Thursday, January 24, 2008

High-tech bait car will help crack down on auto thieves

By Maria Garriga
Register Staff
— Car thieves beware.
The Board of Aldermen Tuesday authorized use of a bait car to trap auto thieves that plague certain neighborhoods in Greater New Haven.
A high-tech bait car - which is not expected to look like the one at right - can be tracked by police using sensors and by satellite. They can turn off the car gradually or instantly by remote control. Worst of all for the thief, police can lock the car’s doors by remote control, trapping the thief inside the immobilized car. The result: a perpetrator gift-wrapped for prosecutors.
New Haven had 1,241 reported auto thefts in 2007, up from 1,192 in 2006, said mayoral spokeswoman Jessica Mayorga.
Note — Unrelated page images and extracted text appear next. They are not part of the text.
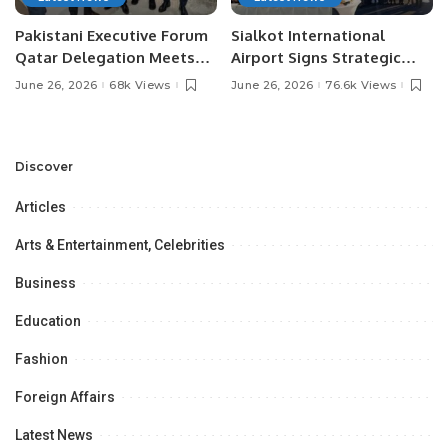
Pakistani Executive Forum
Sialkot International
Qatar Delegation Meets
Airport Signs Strategic
Pakistan’s Ambassador to
MOU with Qapsis Aviation
June 26, 2026
68k Views
June 26, 2026
76.6k Views
Discuss Community
Türkiye to Modernize
Development and
Aviation Infrastructure.
Professional
Opportunities.
Discover
Articles
Arts & Entertainment, Celebrities
Business
Education
Fashion
Foreign Affairs
Latest News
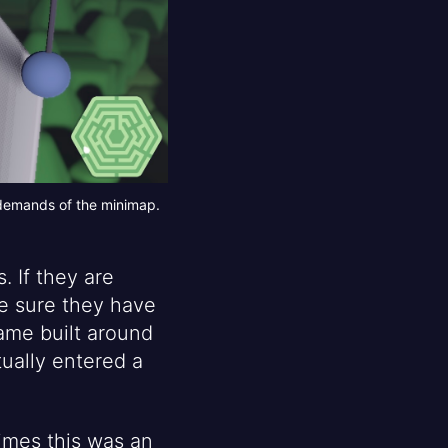
 demands of the minimap.
 If they are
ake sure they have
game built around
tually entered a
times this was an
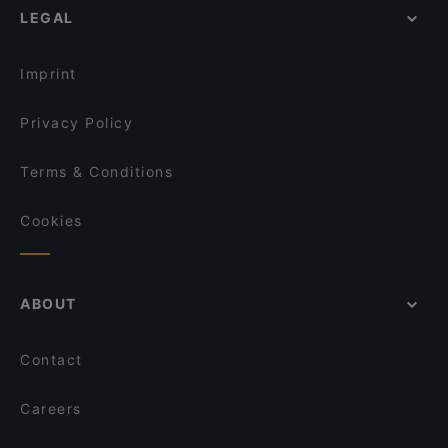
LEGAL
Imprint
Privacy Policy
Terms & Conditions
Cookies
ABOUT
Contact
Careers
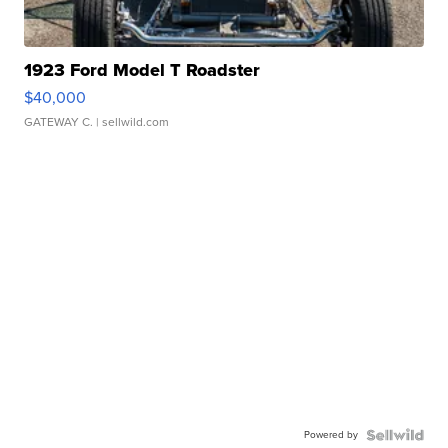
1923 Ford Model T Roadster
$40,000
GATEWAY C.
| sellwild.com
Powered by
"The GPS system has special functions and we will probably put the car in hot spots," Mayorga said. Nationwide Insurance has donated the car to be used by New Haven police, said Capt. Peter Reichard of investigative services. "It saves them money in the long run. They do this around the country," Reichard said.
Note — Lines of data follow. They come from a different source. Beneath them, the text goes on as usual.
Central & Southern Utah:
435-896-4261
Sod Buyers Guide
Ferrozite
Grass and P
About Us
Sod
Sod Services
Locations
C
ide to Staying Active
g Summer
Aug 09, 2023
Since auto thefts drive up local insurance premiums, insurance companies nationwide have teamed up with municipal police departments to crack down on auto theft through use of the high-tech decoys, some of which come with hidden video recorders and cell phones.
Industry leader BSM Technologies in Toronto, Canada, uses a system developed by Jolene Lindner, a former Minneapolis police sergeant.
Lindner, now BSM’s vice president for public safety sales, said her model combines an array of surveillance systems with real-time recording.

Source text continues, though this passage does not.